Problem statement: Whatever lies between the line that holds "comercializarea si montarea sistemelor de" and the final line of the records below, both included, should be repeated exactly; leave out the pictures and add nothing.

==============================

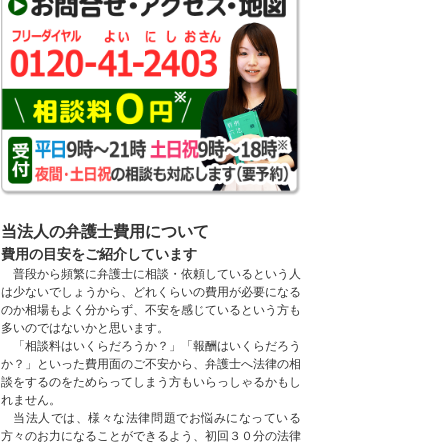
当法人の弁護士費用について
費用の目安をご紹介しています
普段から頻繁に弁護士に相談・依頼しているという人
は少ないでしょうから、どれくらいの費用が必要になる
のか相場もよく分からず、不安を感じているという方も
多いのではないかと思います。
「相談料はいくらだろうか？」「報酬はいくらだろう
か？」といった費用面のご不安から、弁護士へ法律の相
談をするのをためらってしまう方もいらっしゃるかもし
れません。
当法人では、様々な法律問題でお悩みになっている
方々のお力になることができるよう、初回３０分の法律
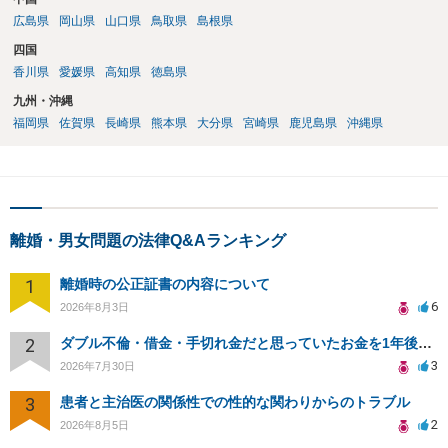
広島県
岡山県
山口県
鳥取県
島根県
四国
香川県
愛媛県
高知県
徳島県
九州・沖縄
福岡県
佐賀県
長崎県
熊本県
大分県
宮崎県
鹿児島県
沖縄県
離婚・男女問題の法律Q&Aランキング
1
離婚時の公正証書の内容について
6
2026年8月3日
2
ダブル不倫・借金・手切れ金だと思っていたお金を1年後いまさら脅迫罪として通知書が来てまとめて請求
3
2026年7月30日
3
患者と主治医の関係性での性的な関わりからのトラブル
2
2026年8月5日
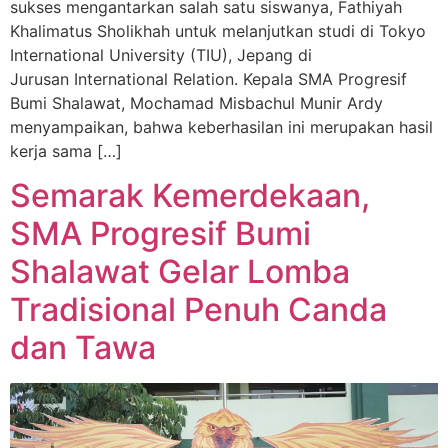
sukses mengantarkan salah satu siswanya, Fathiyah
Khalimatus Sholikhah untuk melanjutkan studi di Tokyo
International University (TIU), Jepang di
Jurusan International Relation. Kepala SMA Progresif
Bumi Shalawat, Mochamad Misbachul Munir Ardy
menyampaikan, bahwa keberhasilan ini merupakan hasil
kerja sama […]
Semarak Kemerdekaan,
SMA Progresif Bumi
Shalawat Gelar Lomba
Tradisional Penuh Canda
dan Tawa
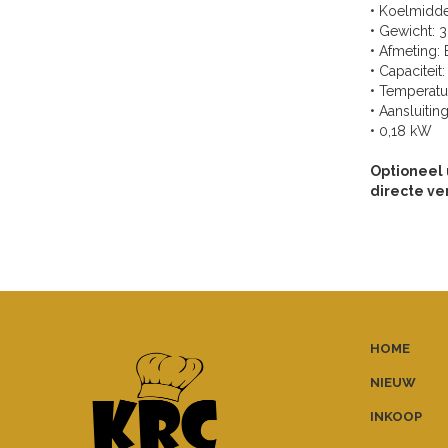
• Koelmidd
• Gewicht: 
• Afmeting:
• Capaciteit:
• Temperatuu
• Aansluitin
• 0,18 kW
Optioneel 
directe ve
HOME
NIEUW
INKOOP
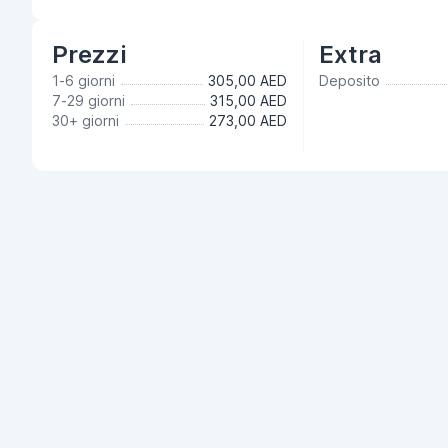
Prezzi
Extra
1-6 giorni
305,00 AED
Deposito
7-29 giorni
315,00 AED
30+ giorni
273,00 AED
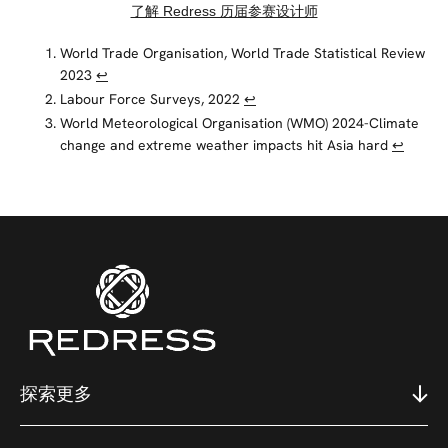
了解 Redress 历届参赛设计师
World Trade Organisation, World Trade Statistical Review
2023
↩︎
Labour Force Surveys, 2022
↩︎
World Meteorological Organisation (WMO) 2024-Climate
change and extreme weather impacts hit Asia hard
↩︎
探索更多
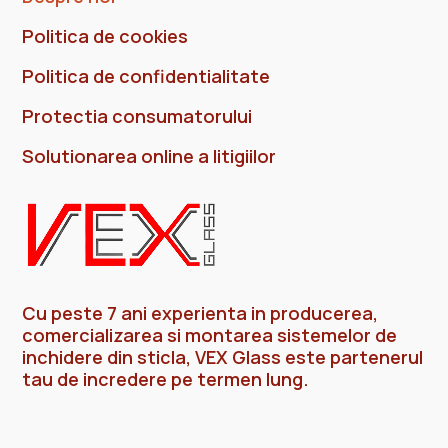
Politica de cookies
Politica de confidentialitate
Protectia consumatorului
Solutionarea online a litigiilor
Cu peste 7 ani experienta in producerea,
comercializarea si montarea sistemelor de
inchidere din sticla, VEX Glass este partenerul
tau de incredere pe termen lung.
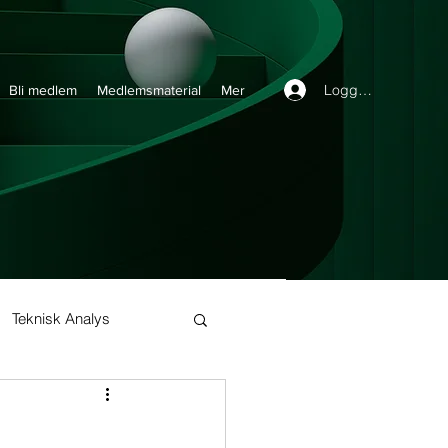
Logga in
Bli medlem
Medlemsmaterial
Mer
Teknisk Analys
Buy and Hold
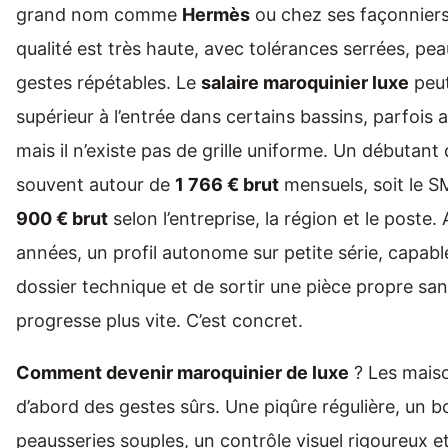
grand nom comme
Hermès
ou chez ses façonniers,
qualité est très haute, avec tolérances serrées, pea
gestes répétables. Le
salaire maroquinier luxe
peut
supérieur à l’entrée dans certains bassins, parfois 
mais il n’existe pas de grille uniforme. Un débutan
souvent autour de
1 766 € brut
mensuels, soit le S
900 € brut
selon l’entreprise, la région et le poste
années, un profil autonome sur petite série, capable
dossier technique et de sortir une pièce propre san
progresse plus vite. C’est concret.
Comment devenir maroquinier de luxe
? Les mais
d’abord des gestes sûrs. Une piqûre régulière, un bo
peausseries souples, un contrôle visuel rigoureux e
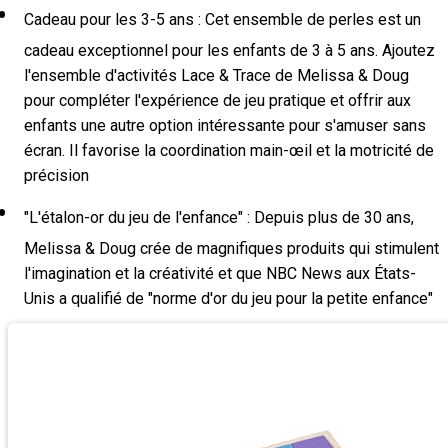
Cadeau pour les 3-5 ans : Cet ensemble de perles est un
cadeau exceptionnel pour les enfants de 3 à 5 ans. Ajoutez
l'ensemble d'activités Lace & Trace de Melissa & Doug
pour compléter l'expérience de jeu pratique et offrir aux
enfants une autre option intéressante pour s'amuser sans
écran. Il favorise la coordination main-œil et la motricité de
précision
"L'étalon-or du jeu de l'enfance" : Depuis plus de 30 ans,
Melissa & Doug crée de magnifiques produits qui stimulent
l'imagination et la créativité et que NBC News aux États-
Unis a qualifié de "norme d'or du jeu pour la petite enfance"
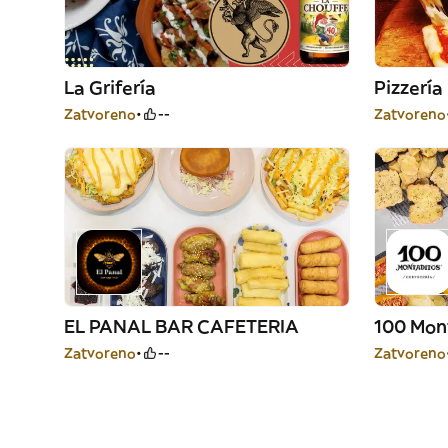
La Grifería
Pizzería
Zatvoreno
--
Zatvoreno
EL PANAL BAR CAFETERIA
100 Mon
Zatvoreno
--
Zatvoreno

==============================

Response box:
comercializarea si montarea sistemelor de
inchidere din sticla, VEX Glass este partenerul
tau de incredere pe termen lung.
Logga in
Bli medlem
Medlemsmaterial
Mer
Teknisk Analys
Buy and Hold
grand nom comme
Hermès
ou chez ses façonniers,
qualité est très haute, avec tolérances serrées, pea
gestes répétables. Le
salaire maroquinier luxe
peut
supérieur à l’entrée dans certains bassins, parfois 
mais il n’existe pas de grille uniforme. Un débutan
souvent autour de
1 766 € brut
mensuels, soit le S
900 € brut
selon l’entreprise, la région et le poste
années, un profil autonome sur petite série, capable
dossier technique et de sortir une pièce propre san
progresse plus vite. C’est concret.
Comment devenir maroquinier de luxe
? Les mais
d’abord des gestes sûrs. Une piqûre régulière, un bo
peausseries souples, un contrôle visuel rigoureux e
Cadeau pour les 3-5 ans : Cet ensemble de perles est un
cadeau exceptionnel pour les enfants de 3 à 5 ans. Ajoutez
l'ensemble d'activités Lace & Trace de Melissa & Doug
pour compléter l'expérience de jeu pratique et offrir aux
enfants une autre option intéressante pour s'amuser sans
écran. Il favorise la coordination main-œil et la motricité de
précision
"L'étalon-or du jeu de l'enfance" : Depuis plus de 30 ans,
Melissa & Doug crée de magnifiques produits qui stimulent
l'imagination et la créativité et que NBC News aux États-
Unis a qualifié de "norme d'or du jeu pour la petite enfance"
La Grifería
Pizzería
Zatvoreno
--
Zatvoreno
EL PANAL BAR CAFETERIA
100 Mon
Zatvoreno
--
Zatvoreno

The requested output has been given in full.